ETA is no longer a fringe career path. It has become a legitimate, respected, and increasingly competitive option for MBA candidates who want to combine entrepreneurship, investing, and hands-on leadership.

As demographic shifts, including the retirement of baby-boomer business owners, accelerate the supply of acquisition targets, MBA programs have responded by building more structured pipelines to support aspiring searchers.

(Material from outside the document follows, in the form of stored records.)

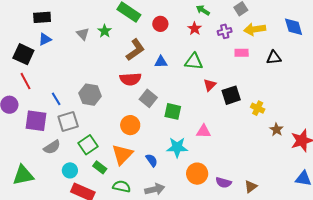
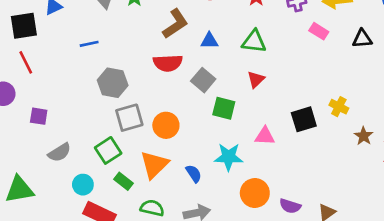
pink rectangle: (242, 53) -> (319, 31), turned 32
black square: (23, 54) -> (24, 26), turned -35
red triangle: (210, 85) -> (256, 79), moved
black square: (231, 95) -> (304, 119), moved
gray square: (148, 98) -> (203, 80), moved
blue line: (56, 99) -> (89, 44), moved, turned -72
purple square: (36, 121) -> (39, 116), size x0.6
gray square: (68, 121) -> (129, 118), moved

For candidates considering this path, understanding the origins and evolution of ETA is critical. The right MBA environment can dramatically influence students’ access to investors, mentorship, and—ultimately—ownership opportunities.

Who Is ETA For?

ETA is not a default path; it attracts a specific type of candidate. While ETA entrepreneurs come from diverse professional backgrounds, they tend to share a strong appetite for ownership, operational leadership, and long-term value creation.

The ETA Mindset

ETA is often best suited for individuals who fit the following descriptions:

  • Want to be a CEO early in their career
  • Are comfortable with financial risk and ambiguity
  • Prefer improving and scaling an existing business rather than inventing a new idea
  • Value steady cash flow and operational leverage over venture-style hypergrowth
  • Are willing to lead teams in industries that may not be glamorous but are essential

Unlike traditional entrepreneurship, ETA typically involves acquiring businesses in industries such as manufacturing, business services, health-care services, distribution, or niche consumer brands. Success depends less on disruptive innovation and more on disciplined execution and leadership.

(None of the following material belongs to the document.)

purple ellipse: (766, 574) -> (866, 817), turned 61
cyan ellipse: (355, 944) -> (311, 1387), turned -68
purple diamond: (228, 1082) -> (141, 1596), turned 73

What Pre-MBA Experience Is Most Relevant?

There is no single “correct” background for ETA, but certain experiences can provide a strong foundation:

  • Strategy consulting: Consulting experience (especially at firms such as McKinsey, Bain, or BCG) can be highly relevant because it develops structured problem-solving skills, market analysis and competitive assessment expertise, financial modeling exposure, and comfort with ambiguity. Consultants often excel at evaluating acquisition targets and identifying operational improvements. However, they may need to strengthen their hands-on management experience before stepping into a CEO role. Business school is an ideal platform for developing the necessary leadership skills to be a successful small business operator.
  • Investment banking or private equity: Banking and investing backgrounds provide deep financial modeling skills, valuation expertise, transaction process familiarity, and exposure to deal structuring. These skills are particularly helpful during the search and acquisition phase. That said, candidates from finance-heavy roles may need to demonstrate leadership depth and operational experience, as ETA ultimately requires running a company—not just closing a deal. Again, the resources available in a top MBA program can prepare a young professional with a few years of investment banking and private equity experience for a CEO role.
  • Operational or technical experience: Candidates with operational backgrounds can be especially compelling for ETA. Consider these examples:
    • A manufacturing engineer acquiring an industrial company
    • A health-care operator buying a clinical services platform
    • A supply chain leader purchasing a distribution business

Having industry or functional experience can help ETA entrepreneurs accomplish the following:

  • Increase credibility with sellers.
  • Improve diligence quality.
  • Reduce ramp-up time post-acquisition.
  • Strengthen investor confidence.

 

  • Industry-specific experience: For those targeting retail, consumer brand, software-as-a-service (SaaS), or service businesses, prior industry experience—such as the examples below—can be a major advantage:
    • A brand manager acquiring a consumer products company
    • A regional retail operator buying a multi-location services business
    • A software product manager purchasing a vertical SaaS company

Owners selling their life’s work often care deeply about who takes over. Demonstrating genuine understanding of the industry can build trust, which is often just as important as negotiating the financial terms of an acquisition.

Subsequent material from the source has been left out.